La Riforma ha previsto la nascita delle “reti associative”. Come valuta questa innovazione? E in che modo le reti associative potranno assolvere ai nuovi compiti a loro attribuiti?
Si tratta di un passaggio molto importante. L’immaginario pubblico vede questo mondo estremamente frammentato, un pulviscolo costituito da centinaia di migliaia di enti. La realtà è ben diversa: come ha recentemente censito l’ISTAT almeno la metà degli enti aderisce ad una o più reti nazionali.
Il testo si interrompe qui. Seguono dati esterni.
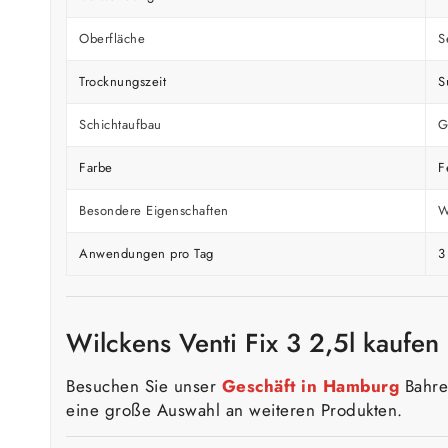
Oberfläche
S
Trocknungszeit
S
Schichtaufbau
G
Farbe
F
Besondere Eigenschaften
W
Anwendungen pro Tag
3
Wilckens Venti Fix 3 2,5l kaufe
Besuchen Sie unser
Geschäft in Hamburg
Bahren
eine große Auswahl an weiteren Produkten.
Ciò significa che gli enti non sono monadi isolate le une dalle altre bensì in buona parte costituenti una fitta rete “neuronale” dotata di enorme adattività (la recente crisi epidemiologica lo ha dimostrato in modo lampante), capaci – proprio grazie alle reti – di rapida mobilitazione e elevata diffusione e replicazione delle buone pratiche.
Reputa necessari un monitoraggio e una valutazione continuativi dello stato di attuazione della Riforma del Terzo Settore?
Certo, tanto che lo facciamo tanto attraverso le nostre risorse interne sia attraverso appositi strumenti quali Terzjus ai quali abbiamo contribuito a dar vita.